Students would not be pressured to follow the teaching of any one professor. Other professors might have a different view on history or society and he or she would listen to many views. Judgments would be made while still young and idealistic. All this would be gained while enjoying the irreplaceable quality time between parent and child. Some talented students who do not have parental support would find a surrogate family by immersing themselves in education

Private or public day-care education centers would be operated for the few who could not function under, or who were unable to arrange for, home self-education. Those who were intellectually capable but failing would be required to attend specially structured classes and upon doing satisfactory work would still receive those incentive funds.

The compensations and identity received by siblings and friends for successful home schooling would be noticed by younger children and would provide motivation to avoid the formal school setting.

This is quite conservative. A first-grader would be proud to go shopping with their own earnings and it is hard to visualize many children being irresponsible toward their education if it meant losing both their freedom of choice and their spending money. They would quickly learn responsibility when it meant both financial and emotional rewards. Once in operation, society would quickly become accustomed to such a system and the need for brick and mortar schools would be minimal.

Children can be just as easily culturally trained to quality as they can to trash. All society would gain from more positive cultural training, so it would be logical to eliminate the senseless violence in today’s children’s programs. At the least, quality children’s programs could be assigned a block of channels so conscientious parents could maximize their children’s intellectual and moral growth.

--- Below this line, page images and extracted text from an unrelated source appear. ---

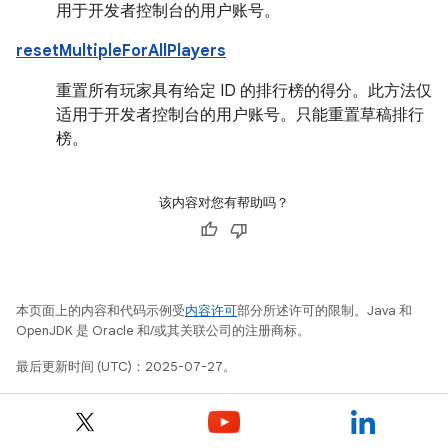
用于开发者控制台的用户账号。
resetMultipleForAllPlayers
重置所有玩家具有给定 ID 的排行榜的得分。此方法仅
适用于开发者控制台的用户账号。只能重置草稿排行
榜。
该内容对您有帮助吗？
本页面上的内容和代码示例受
内容许可
部分所述许可的限制。Java 和
OpenJDK 是 Oracle 和/或其关联公司的注册商标。
最后更新时间 (UTC)：2025-07-27。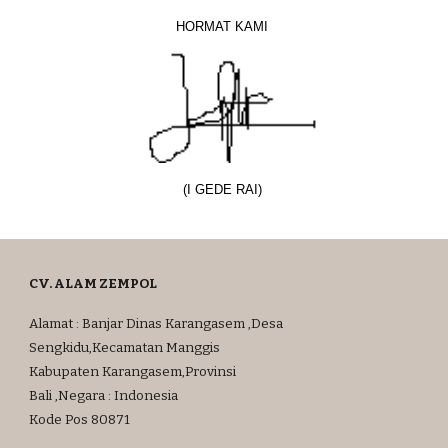
HORMAT KAMI
(I GEDE RAI)
CV. ALAM ZEMPOL
Alamat : Banjar Dinas Karangasem ,Desa
Sengkidu,Kecamatan Manggis
Kabupaten Karangasem,Provinsi
Bali ,Negara : Indonesia
Kode Pos 80871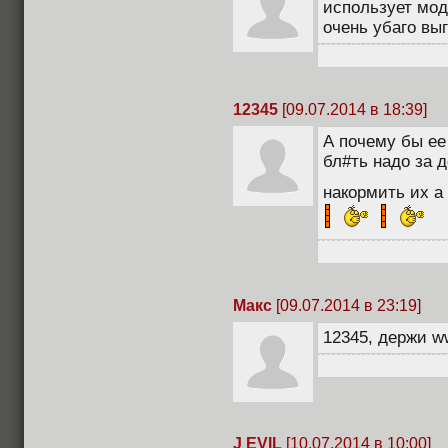
использует мод
очень убаго вы
12345
[09.07.2014 в 18:39]
А почему бы ее
бл#ть надо за д
накормить их а 
Макс
[09.07.2014 в 23:19]
12345, держи ww
J EVIL
[10.07.2014 в 10:00]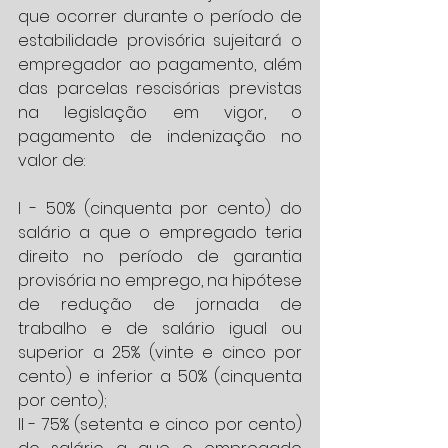
que ocorrer durante o período de 
estabilidade provisória sujeitará o 
empregador ao pagamento, além 
das parcelas rescisórias previstas 
na legislação em vigor, o 
pagamento de indenização no 
valor de:
I - 50% (cinquenta por cento) do 
salário a que o empregado teria 
direito no período de garantia 
provisória no emprego, na hipótese 
de redução de jornada de 
trabalho e de salário igual ou 
superior a 25% (vinte e cinco por 
cento) e inferior a 50% (cinquenta 
por cento);
II - 75% (setenta e cinco por cento) 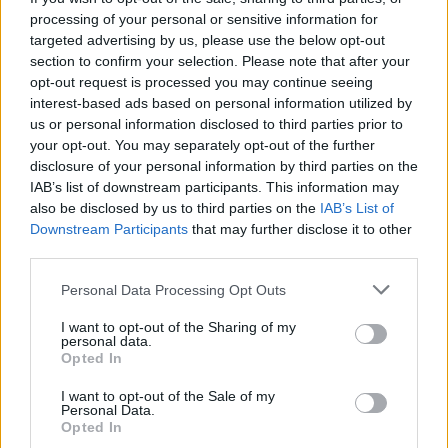
processing of your personal or sensitive information for
targeted advertising by us, please use the below opt-out
section to confirm your selection. Please note that after your
opt-out request is processed you may continue seeing
interest-based ads based on personal information utilized by
us or personal information disclosed to third parties prior to
your opt-out. You may separately opt-out of the further
disclosure of your personal information by third parties on the
IAB’s list of downstream participants. This information may
also be disclosed by us to third parties on the
IAB’s List of
Downstream Participants
that may further disclose it to other
third parties.
Personal Data Processing Opt Outs
I want to opt-out of the Sharing of my
personal data.
Opted In
I want to opt-out of the Sale of my
Personal Data.
Opted In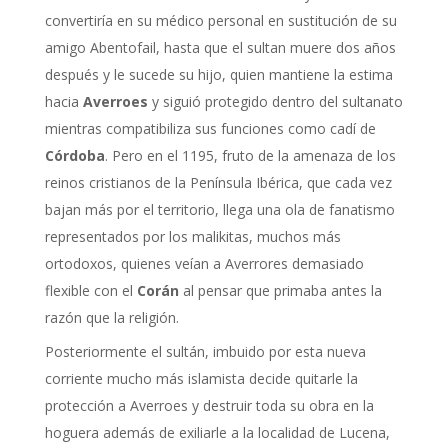
convertiría en su médico personal en sustitución de su
amigo Abentofail, hasta que el sultan muere dos años
después y le sucede su hijo, quien mantiene la estima
hacia
Averroes
y siguió protegido dentro del sultanato
mientras compatibiliza sus funciones como cadí de
Córdoba
. Pero en el 1195, fruto de la amenaza de los
reinos cristianos de la Península Ibérica, que cada vez
bajan más por el territorio, llega una ola de fanatismo
representados por los malikitas, muchos más
ortodoxos, quienes veían a Averrores demasiado
flexible con el
Corán
al pensar que primaba antes la
razón que la religión.
Posteriormente el sultán, imbuido por esta nueva
corriente mucho más islamista decide quitarle la
protección a Averroes y destruir toda su obra en la
hoguera además de exiliarle a la localidad de Lucena,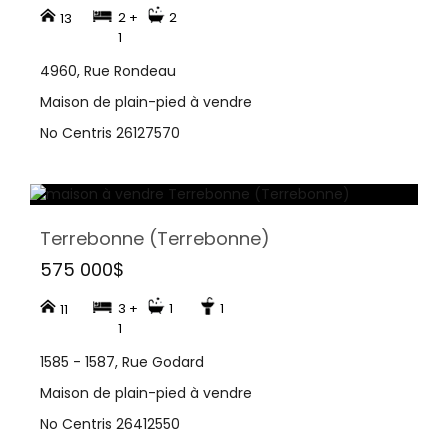
2 +
2
13
1
4960, Rue Rondeau
Maison de plain-pied à vendre
No Centris 26127570
Terrebonne (Terrebonne)
575 000$
3 +
1
1
11
1
1585 - 1587, Rue Godard
Maison de plain-pied à vendre
No Centris 26412550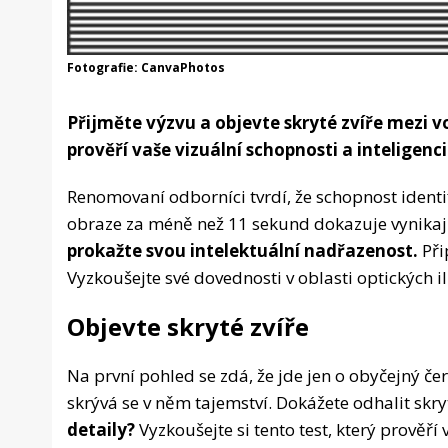
Fotografie: CanvaPhotos
Přijměte výzvu a objevte skryté zvíře mezi 
prověří vaše vizuální schopnosti a inteligenci
Renomovaní odborníci tvrdí, že schopnost identi
obraze za méně než 11 sekund dokazuje vynikají
prokažte svou intelektuální nadřazenost.
Při
Vyzkoušejte své dovednosti v oblasti optických i
Objevte skryté zvíře
Na první pohled se zdá, že jde jen o obyčejný če
skrývá se v něm tajemství. Dokážete odhalit skry
detaily?
Vyzkoušejte si tento test, který prověří 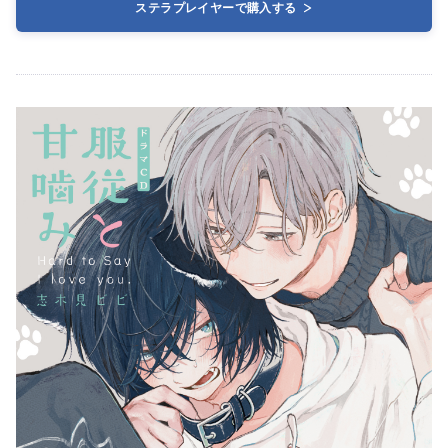
ステラプレイヤーで購入する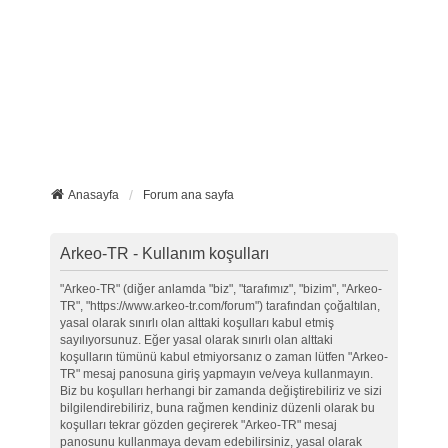
Anasayfa
Forum ana sayfa
Arkeo-TR - Kullanım koşulları
"Arkeo-TR" (diğer anlamda "biz", "tarafımız", "bizim", "Arkeo-
TR", "https://www.arkeo-tr.com/forum") tarafından çoğaltılan,
yasal olarak sınırlı olan alttaki koşulları kabul etmiş
sayılıyorsunuz. Eğer yasal olarak sınırlı olan alttaki
koşulların tümünü kabul etmiyorsanız o zaman lütfen "Arkeo-
TR" mesaj panosuna giriş yapmayın ve/veya kullanmayın.
Biz bu koşulları herhangi bir zamanda değiştirebiliriz ve sizi
bilgilendirebiliriz, buna rağmen kendiniz düzenli olarak bu
koşulları tekrar gözden geçirerek "Arkeo-TR" mesaj
panosunu kullanmaya devam edebilirsiniz, yasal olarak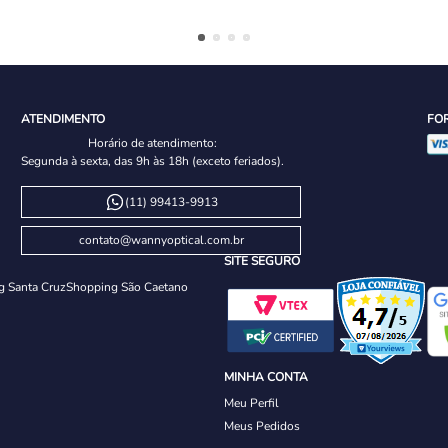
ATENDIMENTO
FO
Horário de atendimento:
Segunda à sexta, das 9h às 18h (exceto feriados).
(11) 99413-9913
contato@wannyoptical.com.br
SITE SEGURO
g Santa Cruz
Shopping São Caetano
MINHA CONTA
Meu Perfil
Meus Pedidos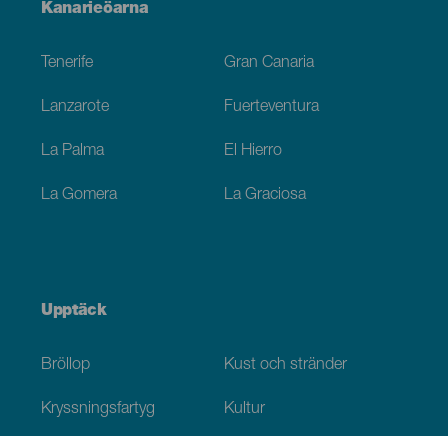
Menú
Kanarieöarna
Footer
Tenerife
Gran Canaria
Lanzarote
Fuerteventura
La Palma
El Hierro
La Gomera
La Graciosa
Upptäck
Bröllop
Kust och stränder
Kryssningsfartyg
Kultur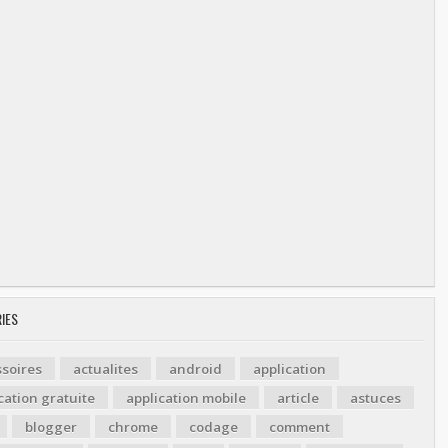
IES
soires
actualites
android
application
cation gratuite
application mobile
article
astuces
blogger
chrome
codage
comment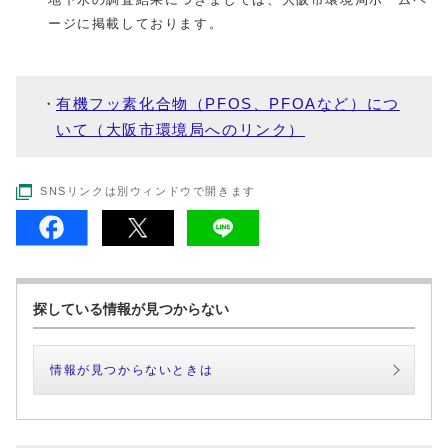
ージに掲載しております。
有機フッ素化合物（PFOS、PFOAなど）につ
いて（大阪市環境局へのリンク）
SNSリンクは別ウィンドウで開きます
探している情報が見つからない
情報が見つからないときは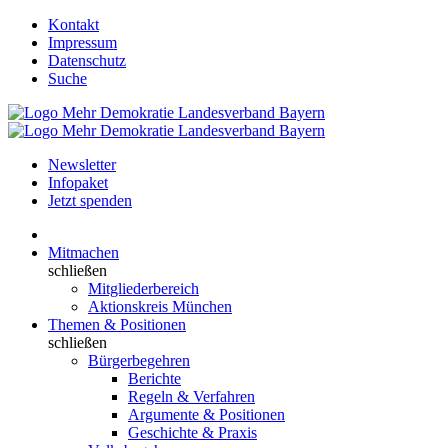
Kontakt
Impressum
Datenschutz
Suche
Newsletter
Infopaket
Jetzt spenden
Mitmachen
schließen
Mitgliederbereich
Aktionskreis München
Themen & Positionen
schließen
Bürgerbegehren
Berichte
Regeln & Verfahren
Argumente & Positionen
Geschichte & Praxis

Incentive funds, as a right, would in no way impinge on others’ rights. Those rights could only be exercised by obtaining a set grade average. Home education would save society far more than the cost of these incentive funds. In fact, those funds cost nothing; they go right back to the people from whom they came. Over time, society would become accustomed and such incentives would be looked upon as normal as wages.

Older students would soon learn to structure their flexible education time around their job. There need not be a sharp cutoff between school years and entering the workforce. The options of both pursuing education for a career and earning one’s living would be increased. Instead of a division between students and workers, the two would overlap until the young adults opted for a career.

Motivated children, youths, young adults, and adults would obtain most of their education at home and at their own pace. Curious children with a desire to learn, which is most of them, would find the field wide open. Left to their own devices, they would quickly learn that it was their time and labor that were being conserved by dedication and attention to the subjects being taught.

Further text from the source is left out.